> **Recorded data**
__________
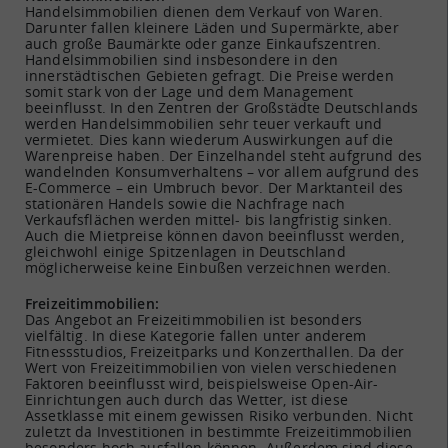
Handelsimmobilien dienen dem Verkauf von Waren.
Darunter fallen kleinere Läden und Supermärkte, aber
auch große Baumärkte oder ganze Einkaufszentren.
Handelsimmobilien sind insbesondere in den
innerstädtischen Gebieten gefragt. Die Preise werden
somit stark von der Lage und dem Management
beeinflusst. In den Zentren der Großstädte Deutschlands
werden Handelsimmobilien sehr teuer verkauft und
vermietet. Dies kann wiederum Auswirkungen auf die
Warenpreise haben. Der Einzelhandel steht aufgrund des
wandelnden Konsumverhaltens – vor allem aufgrund des
E-Commerce – ein Umbruch bevor. Der Marktanteil des
stationären Handels sowie die Nachfrage nach
Verkaufsflächen werden mittel- bis langfristig sinken.
Auch die Mietpreise können davon beeinflusst werden,
gleichwohl einige Spitzenlagen in Deutschland
möglicherweise keine Einbußen verzeichnen werden.
Freizeitimmobilien:
Das Angebot an Freizeitimmobilien ist besonders
vielfältig. In diese Kategorie fallen unter anderem
Fitnessstudios, Freizeitparks und Konzerthallen. Da der
Wert von Freizeitimmobilien von vielen verschiedenen
Faktoren beeinflusst wird, beispielsweise Open-Air-
Einrichtungen auch durch das Wetter, ist diese
Assetklasse mit einem gewissen Risiko verbunden. Nicht
zuletzt da Investitionen in bestimmte Freizeitimmobilien
besonders hoch ausfallen können. Außerdem sind diese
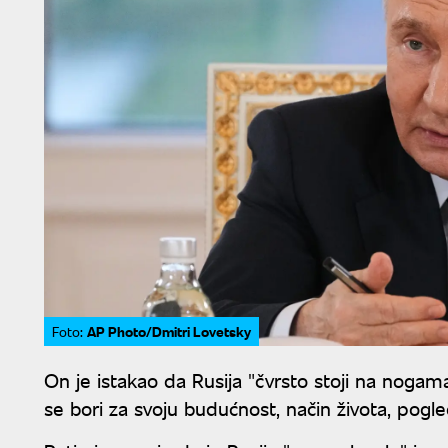
AP Photo/Dmitri Lovetsky
Foto:
On je istakao da Rusija "čvrsto stoji na noga
se bori za svoju budućnost, način života, pogled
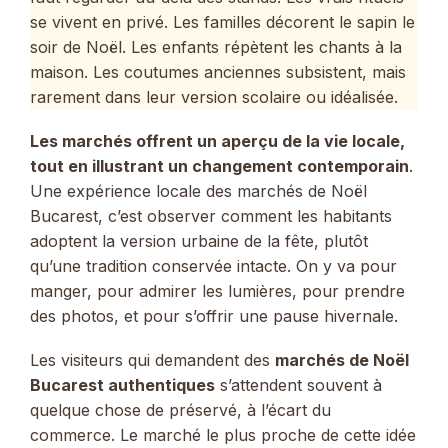
se vivent en privé. Les familles décorent le sapin le
soir de Noël. Les enfants répètent les chants à la
maison. Les coutumes anciennes subsistent, mais
rarement dans leur version scolaire ou idéalisée.
Les marchés offrent un aperçu de la vie locale,
tout en illustrant un changement contemporain
.
Une expérience locale des marchés de Noël
Bucarest, c’est observer comment les habitants
adoptent la version urbaine de la fête, plutôt
qu’une tradition conservée intacte. On y va pour
manger, pour admirer les lumières, pour prendre
des photos, et pour s’offrir une pause hivernale.
Les visiteurs qui demandent des
marchés de Noël
Bucarest authentiques
s’attendent souvent à
quelque chose de préservé, à l’écart du
commerce. Le marché le plus proche de cette idée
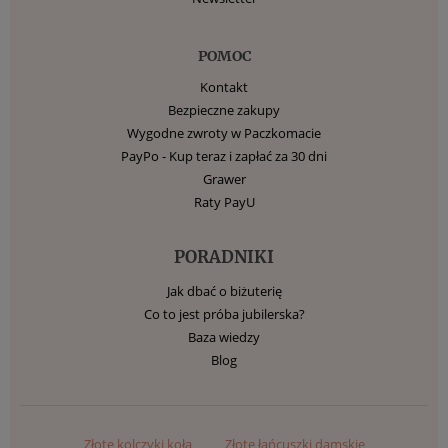
POMOC
Kontakt
Bezpieczne zakupy
Wygodne zwroty w Paczkomacie
PayPo - Kup teraz i zapłać za 30 dni
Grawer
Raty PayU
PORADNIKI
Jak dbać o biżuterię
Co to jest próba jubilerska?
Baza wiedzy
Blog
Złote kolczyki koła
Złote łańcuszki damskie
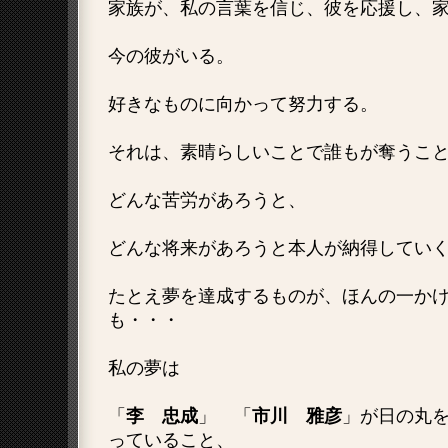
家族が、私の言葉を信じ、彼を応援し、
今の彼がいる。
好きなものに向かって努力する。
それは、素晴らしいことで誰もが奪うこ
どんな苦労があろうと、
どんな将来があろうと本人が納得してい
たとえ夢を達成するものが、ほんの一か
も・・・
私の夢は
「
李 忠成
」 「
市川 雅彦
」が日の丸
っていること、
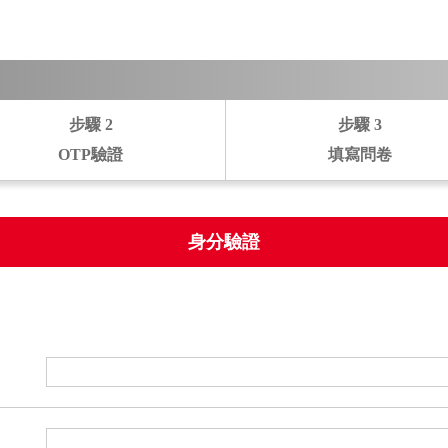
步驟
2
步驟
3
OTP驗證
填寫問卷
身分驗證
__________
> **Instructions for the task**
Show every line of the listing in which the string "beeinflusst" can be found.

> **Reply to the task**
beeinflusst. In den Zentren der Großstädte Deutschlands
Auch die Mietpreise können davon beeinflusst werden,
Faktoren beeinflusst wird, beispielsweise Open-Air-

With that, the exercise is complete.